Assignment: Report every line of the records that includes the word "књига".

-- Opening Marker --

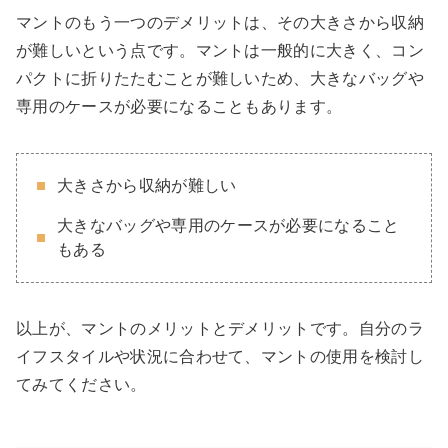
マントのもう一つのデメリットは、その大きさから収納
が難しいという点です。マントは一般的に大きく、コン
パクトに折りたたむことが難しいため、大きなバッグや
専用のケースが必要になることもあります。
大きさから収納が難しい
大きなバッグや専用のケースが必要になること
もある
以上が、マントのメリットとデメリットです。自分のラ
イフスタイルや状況に合わせて、マントの使用を検討し
てみてください。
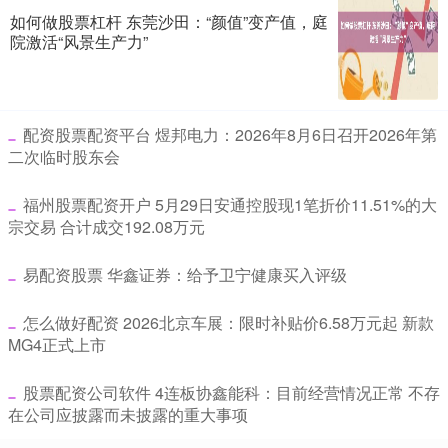
如何做股票杠杆 东莞沙田：“颜值”变产值，庭
院激活“风景生产力”
​配资股票配资平台 煜邦电力：2026年8月6日召开2026年第
二次临时股东会
​福州股票配资开户 5月29日安通控股现1笔折价11.51%的大
宗交易 合计成交192.08万元
​易配资股票 华鑫证券：给予卫宁健康买入评级
​怎么做好配资 2026北京车展：限时补贴价6.58万元起 新款
MG4正式上市
​股票配资公司软件 4连板协鑫能科：目前经营情况正常 不存
在公司应披露而未披露的重大事项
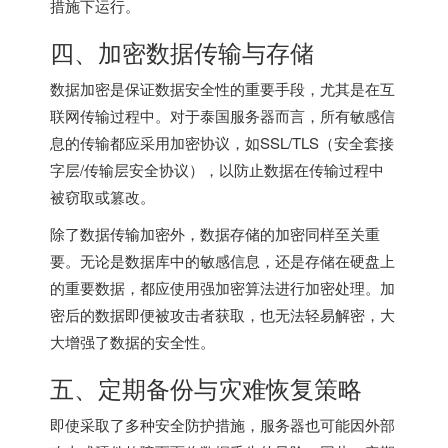
措施下运行。
四、加密数据传输与存储
数据加密是保证数据安全性的重要手段，尤其是在互
联网传输过程中。对于泰国服务器而言，所有敏感信
息的传输都应采用加密协议，如SSL/TLS（安全套接
字层/传输层安全协议），以防止数据在传输过程中
被窃取或篡改。
除了数据传输加密外，数据存储的加密同样至关重
要。无论是数据库中的敏感信息，还是存储在硬盘上
的重要数据，都应使用强加密算法进行加密处理。加
密后的数据即便被攻击者获取，也无法轻易解密，大
大增强了数据的安全性。
五、定期备份与灾难恢复策略
即使采取了多种安全防护措施，服务器也可能因外部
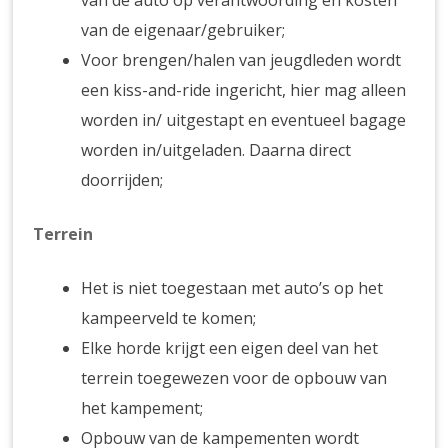
van de eigenaar/gebruiker;
Voor brengen/halen van jeugdleden wordt
een kiss-and-ride ingericht, hier mag alleen
worden in/ uitgestapt en eventueel bagage
worden in/uitgeladen. Daarna direct
doorrijden;
Terrein
Het is niet toegestaan met auto’s op het
kampeerveld te komen;
Elke horde krijgt een eigen deel van het
terrein toegewezen voor de opbouw van
het kampement;
Opbouw van de kampementen wordt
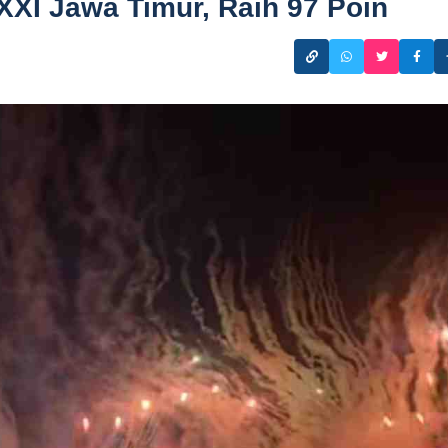
XI Jawa Timur, Raih 97 Poin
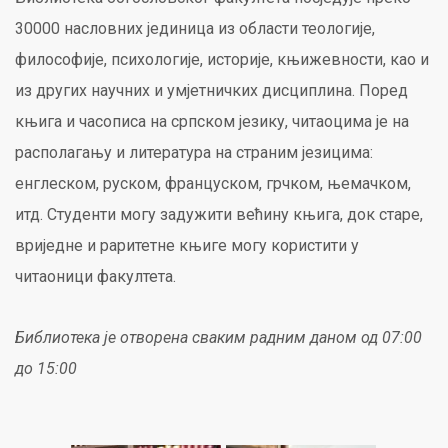
30000 насловних јединица из области теологије,
философије, психологије, историје, књижевности, као и
из других научних и умјетничких дисциплина. Поред
књига и часописа на српском језику, читаоцима је на
располагању и литература на страним језицима:
енглеском, руском, француском, грчком, њемачком,
итд. Студенти могу задужити већину књига, док старе,
вриједне и раритетне књиге могу користити у
читаоници факултета.
Библиотека је отворена сваким радним даном од 07:00
до 15:00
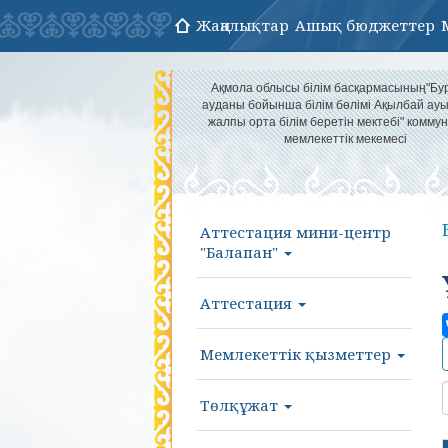
Жаңалықтар
Ашық бюджеттер
Ақмола облысы білім басқармасының"Бу
ауданы бойынша білім бөлімі Ақылбай а
жалпы орта білім беретін мектебі" комму
мемлекеттік мекемесі
Аттестация мини-центр
"Балапан"
Аттестация
Мемлекеттік қызметтер
Төлқұжат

-- Closing Marker --

Written answer:
књига и часописа на српском језику, читаоцима је на
итд. Студенти могу задужити већину књига, док старе,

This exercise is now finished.